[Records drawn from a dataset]
++++++++++

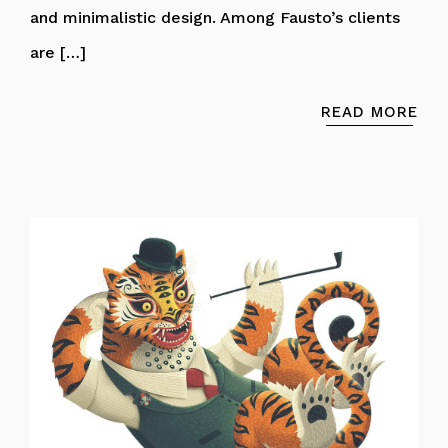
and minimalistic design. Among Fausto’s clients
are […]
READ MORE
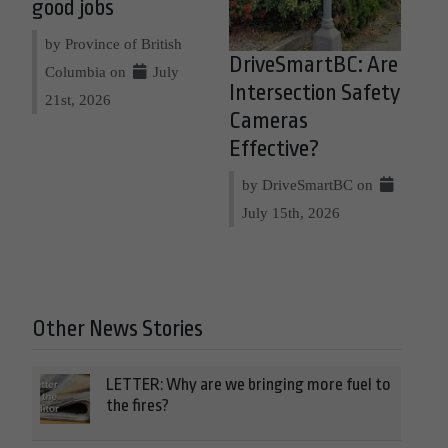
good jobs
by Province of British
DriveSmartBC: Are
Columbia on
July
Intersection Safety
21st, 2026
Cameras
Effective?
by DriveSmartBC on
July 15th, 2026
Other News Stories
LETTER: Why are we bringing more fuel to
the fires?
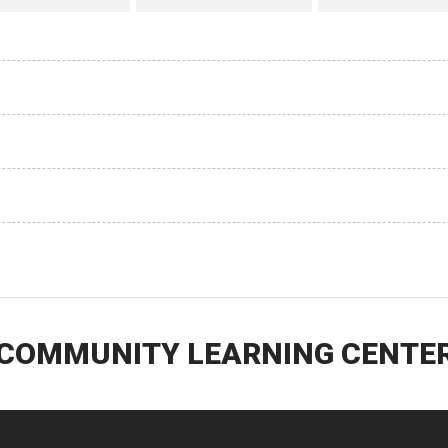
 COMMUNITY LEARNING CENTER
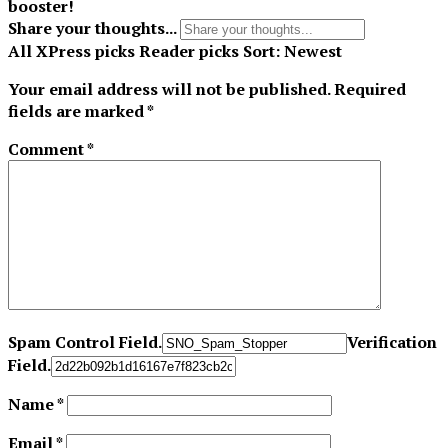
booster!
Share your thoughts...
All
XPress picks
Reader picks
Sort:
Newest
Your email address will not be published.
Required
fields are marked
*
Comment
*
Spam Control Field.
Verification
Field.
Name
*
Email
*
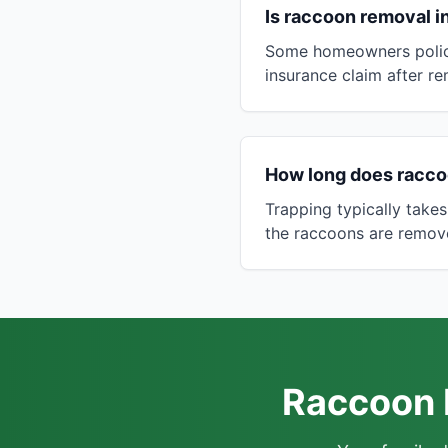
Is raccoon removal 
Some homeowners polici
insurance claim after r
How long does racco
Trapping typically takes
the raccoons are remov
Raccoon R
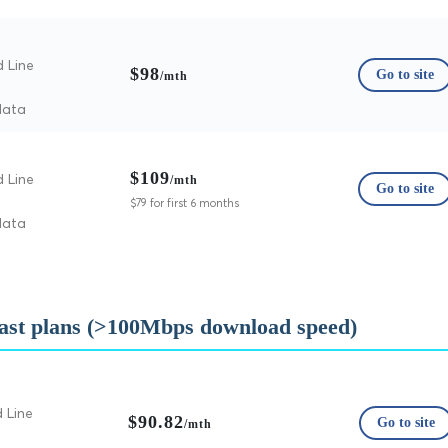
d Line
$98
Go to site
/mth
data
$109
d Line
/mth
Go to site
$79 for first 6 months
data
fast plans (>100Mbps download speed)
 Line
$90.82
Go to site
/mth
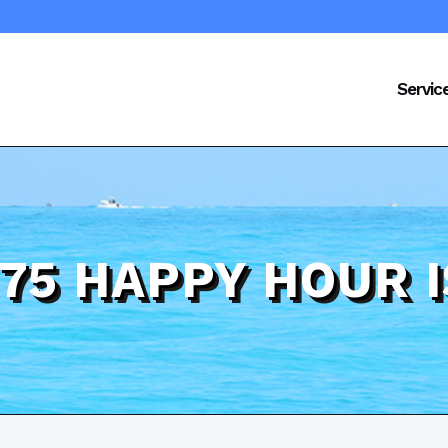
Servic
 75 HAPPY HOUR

++++++++++

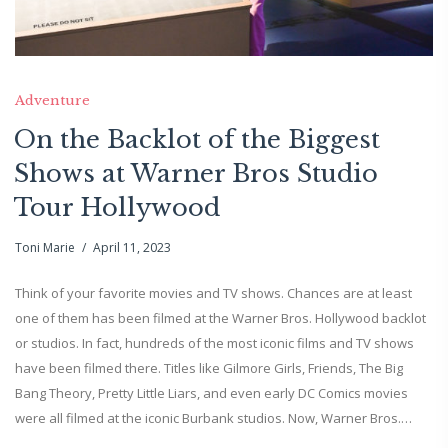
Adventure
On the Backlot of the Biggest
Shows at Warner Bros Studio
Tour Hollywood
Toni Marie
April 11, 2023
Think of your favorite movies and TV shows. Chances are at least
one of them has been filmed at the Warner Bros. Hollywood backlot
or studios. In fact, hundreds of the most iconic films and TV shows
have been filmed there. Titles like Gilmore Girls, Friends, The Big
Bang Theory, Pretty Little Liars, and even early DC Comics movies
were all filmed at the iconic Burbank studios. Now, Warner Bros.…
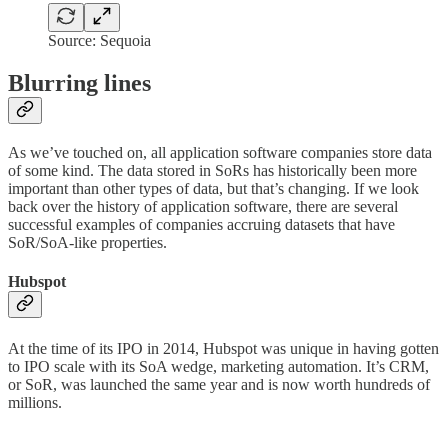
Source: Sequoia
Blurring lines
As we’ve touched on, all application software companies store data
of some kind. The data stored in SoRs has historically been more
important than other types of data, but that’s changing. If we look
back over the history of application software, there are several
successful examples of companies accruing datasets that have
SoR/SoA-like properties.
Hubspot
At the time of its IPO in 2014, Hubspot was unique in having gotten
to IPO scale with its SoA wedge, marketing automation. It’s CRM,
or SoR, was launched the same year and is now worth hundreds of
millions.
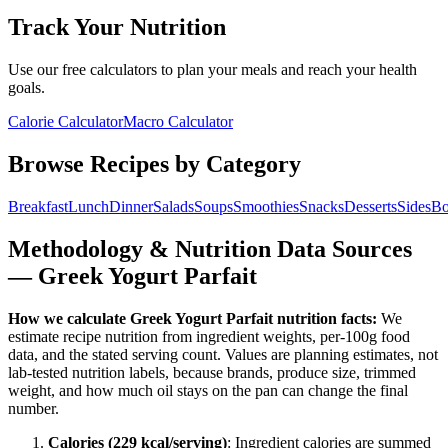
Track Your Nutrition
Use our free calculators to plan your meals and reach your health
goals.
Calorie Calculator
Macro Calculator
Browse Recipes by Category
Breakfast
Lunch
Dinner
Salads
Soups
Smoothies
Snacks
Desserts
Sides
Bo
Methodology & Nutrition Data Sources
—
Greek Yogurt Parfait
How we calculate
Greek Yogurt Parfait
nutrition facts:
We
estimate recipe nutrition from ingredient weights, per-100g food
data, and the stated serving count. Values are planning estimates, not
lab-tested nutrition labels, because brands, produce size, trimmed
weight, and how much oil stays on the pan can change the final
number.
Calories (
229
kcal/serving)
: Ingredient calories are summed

++++++++++

- [Task details] Look through the entries above and quote exactly the lines from the line with "On the Backlot of the Biggest" to the line with "or studios. In", counting both of those lines.

- [Exercise response]
On the Backlot of the Biggest
Shows at Warner Bros Studio
Tour Hollywood
Toni Marie
April 11, 2023
Think of your favorite movies and TV shows. Chances are at least
one of them has been filmed at the Warner Bros. Hollywood backlot
or studios. In fact, hundreds of the most iconic films and TV shows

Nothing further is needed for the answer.